Рассуждение Филофея отличается последовательностью и стройностью. Прежде всего он отвергает какое-либо значение астрологии, поскольку звезды как тела неодушевленные не могут оказывать влияния на судьбы людей или народов. Астрологии он противопоставляет иное объяснение исторического процесса: причиной изменений является божественная воля, причиной падения царств — неспособность удержаться в истинной вере. Эта историко-богословская концепция целиком находится в русле библейской историософии (см. ее полное выражение в Дан. 2, 21—22), но старцу Филофею необходимо примирить с нею падение православного Константинополя в 1453 г. и сохранение католическим Римом своего видимого благополучия. Объяснение Филофея звучит следующим образом: “Аще убо великаго Рима стены... не пленены, но души их от диавола пленены быша опреснок ради”. Вслед за этим он дает пространное обоснование подлинности причастия квасным (дрожжевым) хлебом, что позволяет ему объявить истинным Римом московскую Русь как единственно независимое и безупречное христианское государство.

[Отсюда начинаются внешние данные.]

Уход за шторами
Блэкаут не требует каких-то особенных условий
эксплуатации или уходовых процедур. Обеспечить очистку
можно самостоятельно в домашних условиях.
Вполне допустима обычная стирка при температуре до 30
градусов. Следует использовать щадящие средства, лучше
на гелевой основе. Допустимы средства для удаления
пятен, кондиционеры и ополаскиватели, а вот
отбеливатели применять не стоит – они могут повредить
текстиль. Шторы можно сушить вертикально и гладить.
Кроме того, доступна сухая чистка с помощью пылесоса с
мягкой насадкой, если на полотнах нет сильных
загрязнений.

Признание за Римом первенствующего значения опирается на традиционную христианскую екклисиологию (учение о Церкви).

Есть две возможности понимания смысла этой концепции. Во-первых, можно думать, с чем мы обычно и сталкиваемся, что послание Филофея дает политическое обоснование преемственности имперской власти от Рима к новому Риму — Константинополю — и далее к Москве. В этом случае мысль Филофея развивается параллельно или под влиянием так называемой концепции «переноса империи» (translatio imperii), которая в условиях средневековой Европы давала обоснование для возведения новых европейских монархий в достоинство юридически правомочных наследников Римской империи. В нашем случае, однако, изложение политической идеи формулируется на типичном для московской публицистики языке богословия, хотя немаловажным моментом оказывается употребление старцем Филофеем терминов “царь” и “царство” и хорошо разработанной царской титулатуры во втором из публикуемых посланий. Напомним, что приобретение титула “царь” вместо прежнего “великий князь” стало позже одной из забот Ивана Грозного.

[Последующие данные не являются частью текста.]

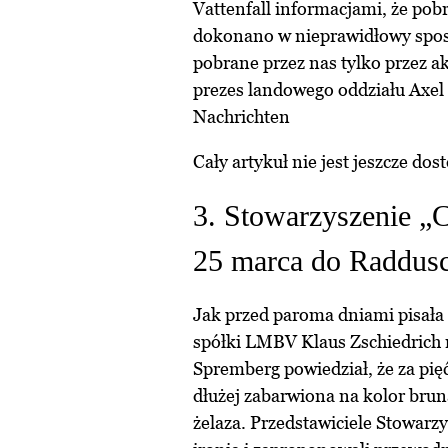
Vattenfall informacjami, że po
dokonano w nieprawidłowy sposó
pobrane przez nas tylko przez a
prezes landowego oddziału Axel
Nachrichten
Cały artykuł nie jest jeszcze dos
3. Stowarzyszenie „
25 marca do Raddus
Jak przed paroma dniami pisała
spółki LMBV Klaus Zschiedrich
Spremberg powiedział, że za pięć
dłużej zabarwiona na kolor bru
żelaza. Przedstawiciele Stowarz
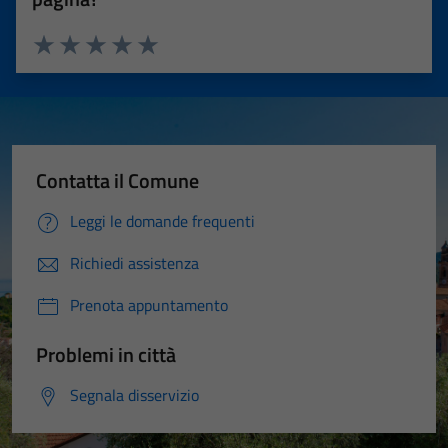
Valuta 1 stelle su 5
Valuta 2 stelle su 5
Valuta 3 stelle su 5
Valuta 4 stelle su 5
Valuta 5 stelle su 5
Contatta il Comune
Leggi le domande frequenti
Richiedi assistenza
Prenota appuntamento
Problemi in città
Segnala disservizio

Другая трактовка послания не признает за ним политического значения. Так, Вл. Соловьев обратил внимание на то, что для Филофея не существует императорского Рима, но только папский, и это препятствует рассмотрению концепции в русле европейской модели translatio imperii, к тому же автор отмечает, что римская государственность сохраняет свое существование («ромейское царство неразрушимо»). (Подразумевается сочинение В.С. Соловьева татья «Византинизм и Россия». – А. Р.). По мнению Н. Ульянова (Комплекс Филофея // Вопросы истории. 1994. № 4. С. 152—162), имперский мотив Москвы — третьего Рима уходит своими корнями не в XVI в., а в идейный и политический климат царствования Александра II, т. е. связан с “восточным вопросом” и развитием русского империализма. Лишь в наше время было установлено, что в наиболее авторитетном списке послания речь идет не о “росском” или “россейском”, а о “ромейском” царстве, что, конечно, меняет понимание соответствующего пассажа».[lvii]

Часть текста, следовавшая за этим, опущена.